Sportladen im Berner Oberland erhebt Gebühr

Zurück zur Beratungsgebühr: Während die Reisebüros fast geschlossen eine Gebühr erheben, gibt es das in anderen Branchen erst vereinzelt. Beat Zürcher zum Beispiel erhebt in seinem Sportfachgeschäft in Frutigen seit zwei Jahren eine Beratungsgebühr. Wobei er lieber von einem Beratungsvorteil spricht. Das heisst, man bezahlt nur, wenn man die Beratung auch braucht. Bei einer Beratung durch einen Lehrling im ersten Jahr sind es 24 Franken, lässt man sich von einem Spitzenverkäufer beraten, sind es 72 Franken in der Stunde.

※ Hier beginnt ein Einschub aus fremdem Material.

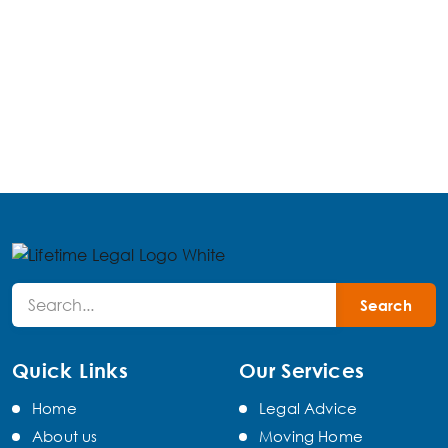
Quick Links
Our Services
Home
Legal Advice
About us
Moving Home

Den Ausschlag gaben laut Zürcher Kundenaussagen wie «die Beratung ist ja im Preis integriert». Zürcher wollte Kunden, welche keine Beratung benötigen und wissen, was sie wollen, belohnen. «Wir gewähren mit wenigen Ausnahmen 20 Prozent Rabatt auf den empfohlenen Verkaufspreis und rechnen bei einem Beratungsgespräch die Leistung respektive die Arbeit dazu.» Es sei ja schon lange selbstverständlich, wenn jemand beim Schreiner ein Regal kauft – aber den Aufbau zu Hause nur bezahlt, wenn er es nicht selbst machen kann. «Dieses Verständnis von Service hat sich im Detailhandel leider noch nicht durchgesetzt», sagt Beat Zürcher. Mit seinem Modell sei er am Anfang ziemlich angeeckt. Mittlerweile würden immer mehr Kunden Verständnis zeigen. «Die Beratung hat an Stellenwert und Wertschätzung gewonnen.» Das habe aber auch mit einer Kulanz von seiner Seite zu tun: Er rechnet nicht nach Minuten ab.

Falsch sei die Annahme, mit dem Modell könne der Umsatz gesteigert werden. Da spielen andere Faktoren wie die Frankenstärke oder der Einkaufstourismus im grenznahen Ausland eine grössere Rolle.